Mark Braunias has applied a kind of speculative genetic engineering to the work of Walt Disney, Andy Warhol and the surrealist Jean Arp, resulting in giant, amoeba-like versions of comic-book characters that appear ready to spring to life. A master of reassemblage and reinvention, Braunias makes his ‘quick draw’ from a vast cache of popular cultural and historical sources, while applying a quiet dose of wry intent. (Op + Pop, 6 February – 19 June 2016)

Collection
Untitled

Julian Dashper Untitled

Op + Pop 6 February – 19 June 2016

The repurposed drumskin became a signature motif for Auckland-based Julian Dashper, whose conceptual art practice saw him develop an international exhibiting profile in the United States, Australia and Europe, before his untimely death in 2009.

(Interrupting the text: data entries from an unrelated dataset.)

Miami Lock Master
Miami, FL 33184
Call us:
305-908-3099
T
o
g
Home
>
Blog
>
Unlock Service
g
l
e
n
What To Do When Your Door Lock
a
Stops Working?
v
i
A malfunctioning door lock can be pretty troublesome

Resonating with the American pop artist Jasper Johns’ 1950s target paintings, Dashper’s drumskin canvases were also made to honour a band of New Zealand’s pioneering modernists. In 1992 The Big Bang Theory saw him assembling full drumkits emblazoned with his heroes’ names: The Anguses, The Hoteres, The Colin McCahons, The Woollastons and The Drivers.

Collection
June Pause

Simon Morris June Pause

Op + Pop 6 February – 19 June 2016

Packed with an energetic sense of movement, Simon Morris’s painting gives the effect of a boldly rhythmic musical score. Its pattern, appearing at first to be random or chaotic, is found to be sequenced and repeating, and with diagonals regularly breaking up the picture plane.

Morris builds on the legacy of pioneering New Zealand geometric abstractionists such as Carl Sydow and Gordon Walters. This optical sequence was generated by a mathematical formula, which he says “creates images that I wouldn’t come up with myself. It’s like the system partly makes the work.”

Collection
Naturist

Reuben Paterson Naturist

In Naturist Reuben Paterson revels in geometric patterns and sharp contrasts between black and white, reminiscent of 1960s hard-edged abstraction, op-art and Maori designs. The delicate, illusory effect Naturist has on the viewer is heightened by Paterson’s use of glitter, a recurring feature in his work.

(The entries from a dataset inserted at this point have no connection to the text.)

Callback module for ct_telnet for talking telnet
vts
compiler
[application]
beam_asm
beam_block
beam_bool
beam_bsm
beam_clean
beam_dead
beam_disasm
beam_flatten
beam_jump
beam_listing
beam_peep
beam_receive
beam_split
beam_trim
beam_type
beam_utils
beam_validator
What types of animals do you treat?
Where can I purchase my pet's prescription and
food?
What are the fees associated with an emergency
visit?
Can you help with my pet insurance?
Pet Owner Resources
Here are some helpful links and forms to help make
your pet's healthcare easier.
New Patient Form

Naturist draws on an installation at Riccarton House in 2004 where the artist created a black and white optical illusion of the landscape. Tapping into invisible, undulating energies left behind by Maori, Naturist is a study of how collective energies from the past are reflected in the land.

Paterson graduated from the Elam School of Fine Arts, Auckland, in 1997. In the same year he was selected as one of three recipients of the Moet & Chandon Fellowship, awarding him a six-week residency in France.

Collection
Slumper

Miranda Parkes Slumper

Revelling in a kind of contemporary baroque, Miranda Parkes’ Slumper began as a three by nine metre piece of flat canvas, but – being too large for the studio floor – had to be folded into thirds before being painted and scrunched into this form. Having grappled with the problem of creating more objects in a world already filled with objects, Parkes negotiated a kind of truce with this dilemma, flipping it around and using spectacular excess as a potentially useful ingredient. While retaining an honest, at times iconoclastic stance, she is nevertheless drawn to the sensory aspects of canvas, colour and paint; elaborate costume, circus tents and over-the-top, opulent interiors are occasionally grist to her painter’s mill.